But then NTV went on to show construction workers from Ukraine and Moldova labouring on building sites in Moscow for wages so small that they could only afford to buy one box of porridge each per week.  They could not leave because their employers had taken their passports, the television said, adding that "slave" was indeed a more appropriate term than gastarbeiter for a guest worker in this situation.

The Independent (UK)
2 May 1998
[for personal use only]

Slaves from old empire rebuild Moscow

Workers lured from nearby republics, writes Helen Womack in Moscow

If Russia's Communists watched the independent NTV channel instead of scorning it as an organ of "Zionist propaganda", they would have gleaned some interesting information over recent weeks that might have enabled them to march for May Day under the slogan: "Slaves of the Former Soviet Union Unite!"

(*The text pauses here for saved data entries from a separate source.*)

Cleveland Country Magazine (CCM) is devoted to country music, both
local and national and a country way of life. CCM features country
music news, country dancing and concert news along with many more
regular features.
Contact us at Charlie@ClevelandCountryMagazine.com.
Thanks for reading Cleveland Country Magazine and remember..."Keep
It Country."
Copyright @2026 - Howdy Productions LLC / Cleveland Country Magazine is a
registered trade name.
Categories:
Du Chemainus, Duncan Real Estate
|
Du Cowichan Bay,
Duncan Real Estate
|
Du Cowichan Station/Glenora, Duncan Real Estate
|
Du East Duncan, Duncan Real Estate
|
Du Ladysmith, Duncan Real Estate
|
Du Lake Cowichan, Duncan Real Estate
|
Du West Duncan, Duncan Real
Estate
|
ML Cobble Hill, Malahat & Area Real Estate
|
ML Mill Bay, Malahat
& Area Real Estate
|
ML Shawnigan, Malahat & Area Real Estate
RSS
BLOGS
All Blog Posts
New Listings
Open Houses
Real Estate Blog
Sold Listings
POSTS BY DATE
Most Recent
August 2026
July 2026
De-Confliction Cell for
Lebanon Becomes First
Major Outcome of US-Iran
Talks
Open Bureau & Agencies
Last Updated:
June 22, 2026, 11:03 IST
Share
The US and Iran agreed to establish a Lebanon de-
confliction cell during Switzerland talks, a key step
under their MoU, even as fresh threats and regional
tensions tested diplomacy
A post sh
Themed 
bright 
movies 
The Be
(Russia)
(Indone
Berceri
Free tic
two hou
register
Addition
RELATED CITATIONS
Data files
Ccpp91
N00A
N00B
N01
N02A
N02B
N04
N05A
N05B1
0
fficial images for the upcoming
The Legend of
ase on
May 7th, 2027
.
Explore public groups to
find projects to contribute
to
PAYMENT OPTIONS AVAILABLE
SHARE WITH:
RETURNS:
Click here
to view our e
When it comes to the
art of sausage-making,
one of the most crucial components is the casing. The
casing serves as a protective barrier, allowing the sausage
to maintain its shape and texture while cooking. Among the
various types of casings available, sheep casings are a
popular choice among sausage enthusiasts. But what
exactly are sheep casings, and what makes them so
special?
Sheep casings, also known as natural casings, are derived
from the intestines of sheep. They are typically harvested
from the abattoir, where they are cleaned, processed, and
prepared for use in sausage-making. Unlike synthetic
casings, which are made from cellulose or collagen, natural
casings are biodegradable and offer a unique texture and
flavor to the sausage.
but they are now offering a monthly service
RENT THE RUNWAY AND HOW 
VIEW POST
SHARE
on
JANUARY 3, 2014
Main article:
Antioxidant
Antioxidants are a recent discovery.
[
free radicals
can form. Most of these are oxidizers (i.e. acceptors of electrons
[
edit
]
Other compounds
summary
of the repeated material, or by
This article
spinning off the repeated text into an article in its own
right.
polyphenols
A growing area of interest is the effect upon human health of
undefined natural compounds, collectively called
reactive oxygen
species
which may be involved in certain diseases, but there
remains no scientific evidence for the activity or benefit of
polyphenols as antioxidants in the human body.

The hard-hitting television station, which supports Russian democracy but does not allow President Boris Yeltsin to sit on his laurels, has been running a series of reports on what it calls the emergence of slavery in the country that once followed Lenin but has now turned to building capitalism.  It has been well known for some time that the Russian mafia tricks Slav girls into slavery with the promise of lucrative work abroad.  The young women leave Russia or Ukraine naively thinking they are going to be "dancers" and find themselves in brothels anywhere from New York to Amsterdam, unable to return home because their pimps have confiscated their passports.

Now, according to NTV, the same cruel technique is being used in other areas of the former Soviet Union and is affecting workers in a wide range of industries.  The slave traders play on the difference in living standards between the former Soviet republics and depressed parts of provincial Russia and the capital, Moscow, where the mayor, Yuri Luzhkov, has managed to give some residents at least a sense that they are approaching the level of life in the West.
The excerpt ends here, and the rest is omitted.